◆ HOW TO COMPLETE THIS TASK: Repeat all of the records exactly, leaving out the pictures.

[Page-level text extractions]
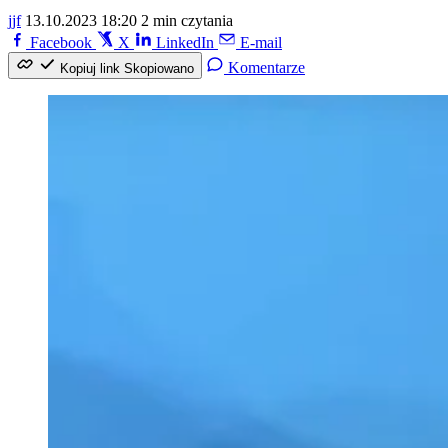
jjf
13.10.2023 18:20
2 min czytania
Facebook
X
LinkedIn
E-mail
Komentarze
Kopiuj link
Skopiowano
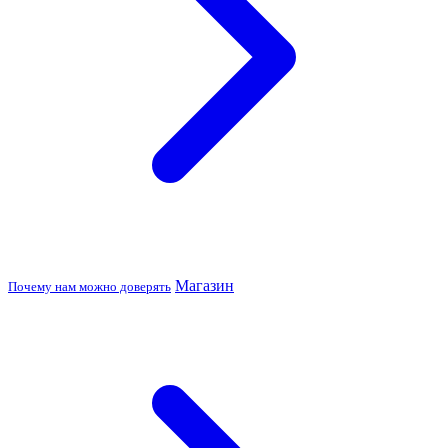
Магазин
Почему нам можно доверять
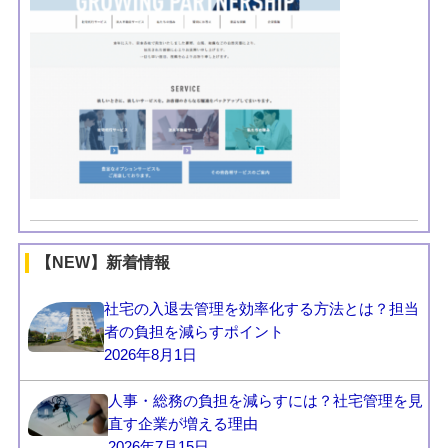
【NEW】新着情報
社宅の入退去管理を効率化する方法とは？担当
者の負担を減らすポイント
2026年8月1日
人事・総務の負担を減らすには？社宅管理を見
直す企業が増える理由
2026年7月15日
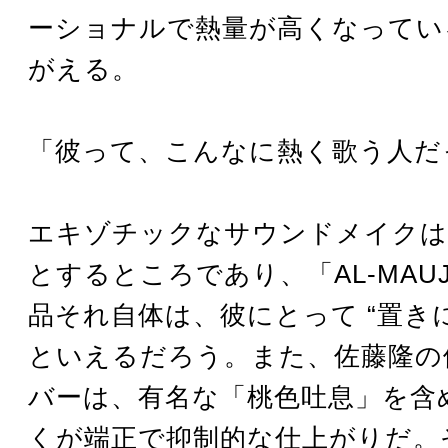
ーショナルで熱量が高くなってい
がえる。
「彼って、こんなに熱く歌う人だ
エキゾチックなサウンドメイクは
とするところであり、「AL-MAU
品それ自体は、彼にとって “置き
といえるだろう。また、佐藤隆の
バーは、有名な「桃色吐息」を含
くが端正で抑制的な仕上がりだ。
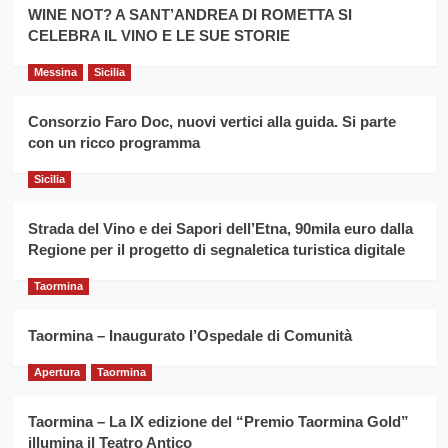
la
WINE NOT? A SANT’ANDREA DI ROMETTA SI
per
filiera
CELEBRA IL VINO E LE SUE STORIE
il
del
secondo
grano
anno
Messina
Sicilia
duro
consecutivo
siciliano
vince
Consorzio Faro Doc, nuovi vertici alla guida. Si parte
Franco
con un ricco programma
Caruso
Sicilia
Strada del Vino e dei Sapori dell’Etna, 90mila euro dalla
Regione per il progetto di segnaletica turistica digitale
Taormina
Taormina – Inaugurato l’Ospedale di Comunità
Apertura
Taormina
Taormina – La IX edizione del “Premio Taormina Gold”
illumina il Teatro Antico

◆ RESULT OF THIS EXERCISE:
jjf
13.10.2023 18:20
2 min czytania
Facebook
X
LinkedIn
E-mail
Komentarze
Kopiuj link
Skopiowano
Магазин
Почему нам можно доверять
【NEW】新着情報
社宅の入退去管理を効率化する方法とは？担当
者の負担を減らすポイント
2026年8月1日
人事・総務の負担を減らすには？社宅管理を見
直す企業が増える理由
2026年7月15日
ーショナルで熱量が高くなってい
がえる。
「彼って、こんなに熱く歌う人だ
エキゾチックなサウンドメイクは
とするところであり、「AL-MAU
品それ自体は、彼にとって “置き
といえるだろう。また、佐藤隆の
バーは、有名な「桃色吐息」を含
くが端正で抑制的な仕上がりだ。
la
WINE NOT? A SANT’ANDREA DI ROMETTA SI
per
filiera
CELEBRA IL VINO E LE SUE STORIE
il
del
secondo
grano
anno
Messina
Sicilia
duro
consecutivo
siciliano
vince
Consorzio Faro Doc, nuovi vertici alla guida. Si parte
Franco
con un ricco programma
Caruso
Sicilia
Strada del Vino e dei Sapori dell’Etna, 90mila euro dalla
Regione per il progetto di segnaletica turistica digitale
Taormina
Taormina – Inaugurato l’Ospedale di Comunità
Apertura
Taormina
Taormina – La IX edizione del “Premio Taormina Gold”
illumina il Teatro Antico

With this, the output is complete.